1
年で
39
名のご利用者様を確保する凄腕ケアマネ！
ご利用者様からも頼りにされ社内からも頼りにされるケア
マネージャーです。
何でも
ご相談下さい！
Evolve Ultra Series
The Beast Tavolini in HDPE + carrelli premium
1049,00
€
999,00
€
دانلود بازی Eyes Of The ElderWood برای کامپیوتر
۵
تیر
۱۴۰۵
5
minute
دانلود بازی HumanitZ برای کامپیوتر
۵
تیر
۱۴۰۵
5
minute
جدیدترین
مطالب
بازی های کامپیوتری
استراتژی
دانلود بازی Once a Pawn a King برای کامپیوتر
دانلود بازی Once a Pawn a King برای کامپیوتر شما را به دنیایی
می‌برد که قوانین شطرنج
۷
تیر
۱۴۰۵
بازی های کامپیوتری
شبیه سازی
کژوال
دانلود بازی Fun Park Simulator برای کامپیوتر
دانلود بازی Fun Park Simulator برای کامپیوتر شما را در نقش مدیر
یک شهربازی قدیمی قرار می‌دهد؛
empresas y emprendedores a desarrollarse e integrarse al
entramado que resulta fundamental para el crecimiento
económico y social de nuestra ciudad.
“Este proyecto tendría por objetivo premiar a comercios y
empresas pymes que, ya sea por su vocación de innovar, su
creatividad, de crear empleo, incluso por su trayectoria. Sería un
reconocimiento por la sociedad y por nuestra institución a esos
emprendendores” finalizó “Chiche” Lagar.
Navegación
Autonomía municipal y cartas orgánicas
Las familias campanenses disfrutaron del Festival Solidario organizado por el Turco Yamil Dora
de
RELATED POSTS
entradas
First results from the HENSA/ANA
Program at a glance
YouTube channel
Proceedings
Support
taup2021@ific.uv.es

* * *

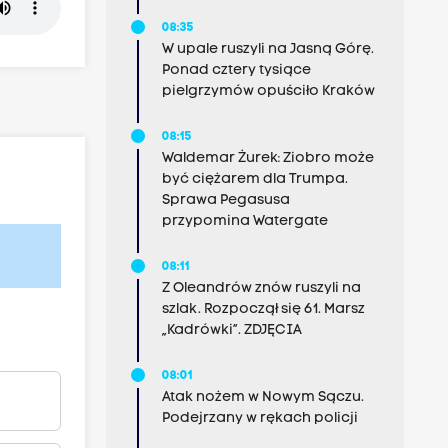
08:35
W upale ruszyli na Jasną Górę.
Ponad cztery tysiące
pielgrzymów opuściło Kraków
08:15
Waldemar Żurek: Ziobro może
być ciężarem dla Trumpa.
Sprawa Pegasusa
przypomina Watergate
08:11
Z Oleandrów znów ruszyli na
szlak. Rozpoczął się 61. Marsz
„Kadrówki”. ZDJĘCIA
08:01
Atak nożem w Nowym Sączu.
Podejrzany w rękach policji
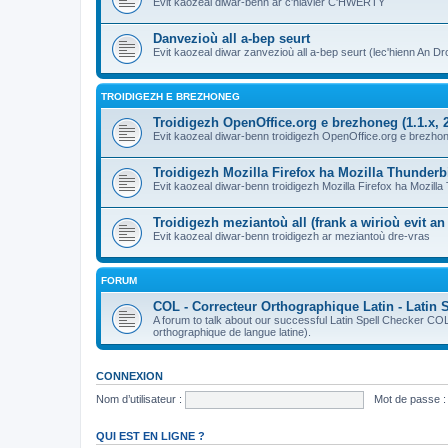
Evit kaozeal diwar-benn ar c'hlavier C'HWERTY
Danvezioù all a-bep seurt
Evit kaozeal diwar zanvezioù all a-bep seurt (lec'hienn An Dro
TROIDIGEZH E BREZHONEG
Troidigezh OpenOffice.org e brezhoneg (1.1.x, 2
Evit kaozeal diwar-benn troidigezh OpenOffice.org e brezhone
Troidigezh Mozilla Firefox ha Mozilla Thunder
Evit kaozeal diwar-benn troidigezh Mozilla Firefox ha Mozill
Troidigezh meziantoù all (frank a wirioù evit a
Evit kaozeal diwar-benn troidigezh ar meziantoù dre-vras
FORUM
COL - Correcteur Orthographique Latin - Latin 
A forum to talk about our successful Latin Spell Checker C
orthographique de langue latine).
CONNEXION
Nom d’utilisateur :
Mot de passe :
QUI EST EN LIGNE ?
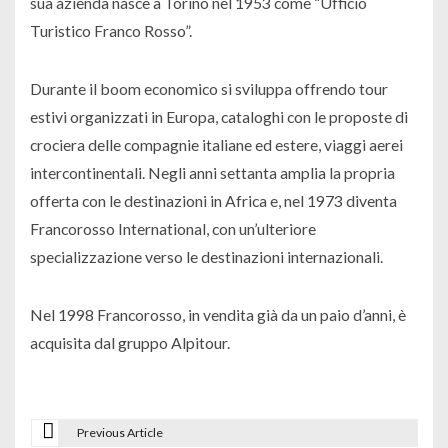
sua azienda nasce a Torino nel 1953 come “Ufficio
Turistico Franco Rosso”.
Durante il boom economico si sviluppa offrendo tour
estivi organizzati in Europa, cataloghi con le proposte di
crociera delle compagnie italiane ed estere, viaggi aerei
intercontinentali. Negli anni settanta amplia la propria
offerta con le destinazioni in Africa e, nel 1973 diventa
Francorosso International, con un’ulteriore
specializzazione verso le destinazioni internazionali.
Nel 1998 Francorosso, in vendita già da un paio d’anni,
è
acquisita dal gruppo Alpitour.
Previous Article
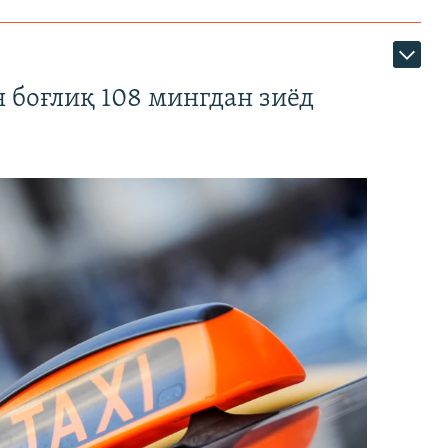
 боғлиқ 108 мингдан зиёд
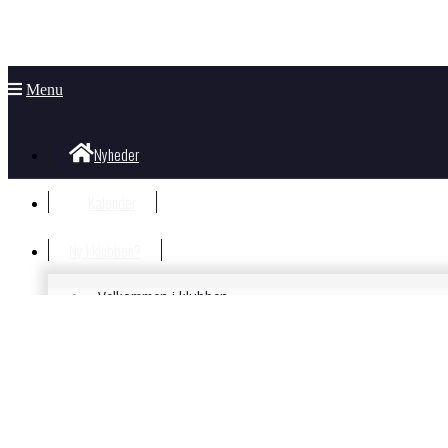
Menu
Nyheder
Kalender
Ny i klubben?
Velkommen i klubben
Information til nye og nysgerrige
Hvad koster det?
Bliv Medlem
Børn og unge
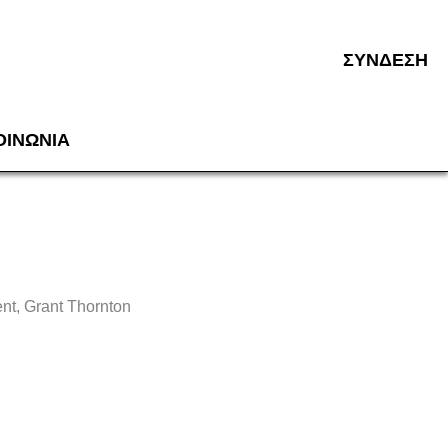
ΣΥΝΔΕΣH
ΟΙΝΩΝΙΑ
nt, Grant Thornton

==

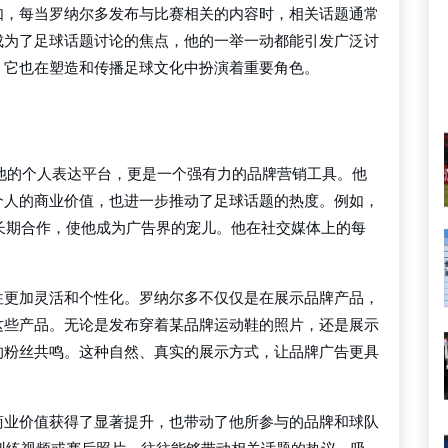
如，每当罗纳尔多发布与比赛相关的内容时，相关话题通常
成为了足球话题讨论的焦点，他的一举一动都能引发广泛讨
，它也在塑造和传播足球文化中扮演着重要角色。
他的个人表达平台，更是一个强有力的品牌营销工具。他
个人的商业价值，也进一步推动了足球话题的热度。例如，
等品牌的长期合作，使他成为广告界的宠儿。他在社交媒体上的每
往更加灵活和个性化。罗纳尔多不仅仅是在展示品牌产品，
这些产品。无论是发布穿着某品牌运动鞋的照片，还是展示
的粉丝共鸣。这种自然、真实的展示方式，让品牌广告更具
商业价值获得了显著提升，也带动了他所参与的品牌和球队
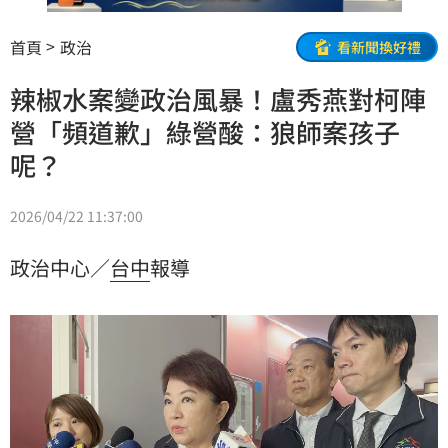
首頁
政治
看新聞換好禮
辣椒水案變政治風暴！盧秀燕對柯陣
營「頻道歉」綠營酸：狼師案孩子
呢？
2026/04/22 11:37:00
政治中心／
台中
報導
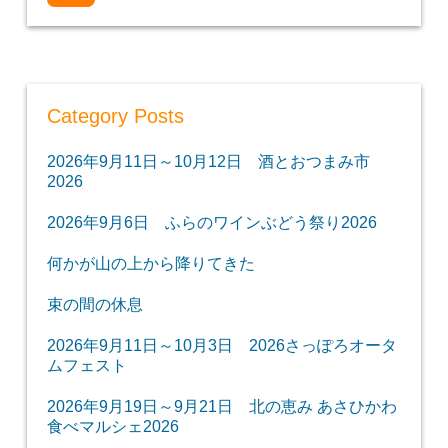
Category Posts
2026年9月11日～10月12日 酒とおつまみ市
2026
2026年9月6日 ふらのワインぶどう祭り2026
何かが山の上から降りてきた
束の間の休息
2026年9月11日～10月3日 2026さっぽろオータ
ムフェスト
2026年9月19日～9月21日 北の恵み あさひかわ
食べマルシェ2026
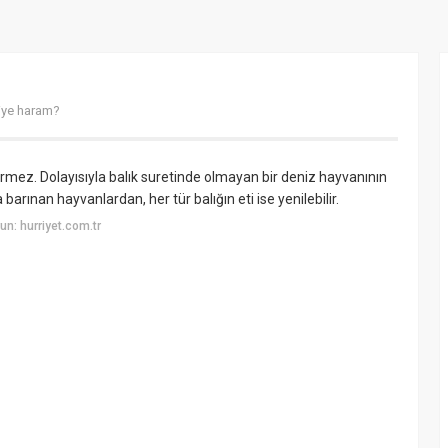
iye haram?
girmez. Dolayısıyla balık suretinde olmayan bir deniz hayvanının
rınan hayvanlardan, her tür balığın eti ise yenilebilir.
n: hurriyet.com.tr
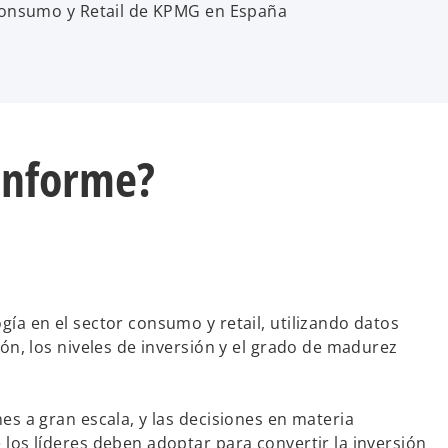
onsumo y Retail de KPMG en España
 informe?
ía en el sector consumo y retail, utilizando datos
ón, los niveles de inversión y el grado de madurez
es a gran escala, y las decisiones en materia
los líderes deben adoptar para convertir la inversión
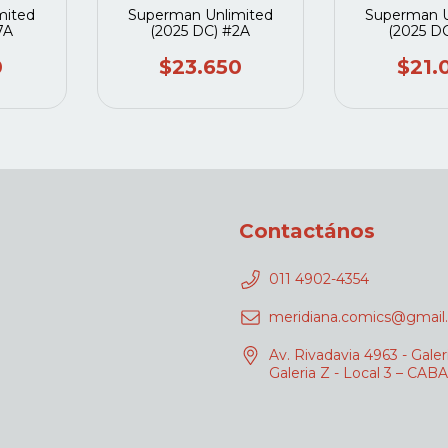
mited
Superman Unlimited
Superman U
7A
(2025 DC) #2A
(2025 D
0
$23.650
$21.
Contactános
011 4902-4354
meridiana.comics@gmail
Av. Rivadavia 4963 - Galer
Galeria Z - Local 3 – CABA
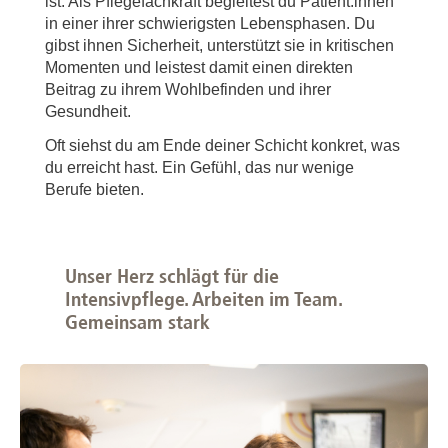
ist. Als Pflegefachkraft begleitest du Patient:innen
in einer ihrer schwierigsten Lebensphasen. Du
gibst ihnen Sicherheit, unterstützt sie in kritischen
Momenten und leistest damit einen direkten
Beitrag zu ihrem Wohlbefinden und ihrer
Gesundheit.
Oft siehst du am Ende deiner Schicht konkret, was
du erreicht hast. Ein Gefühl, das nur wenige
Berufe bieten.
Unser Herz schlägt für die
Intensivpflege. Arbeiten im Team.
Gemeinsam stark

■ **ACTIVITY**: All lines with the word "Once" are needed; pull them from the entries and copy each.

■ **ANSWER**:
دانلود بازی Once a Pawn a King برای کامپیوتر
دانلود بازی Once a Pawn a King برای کامپیوتر شما را به دنیایی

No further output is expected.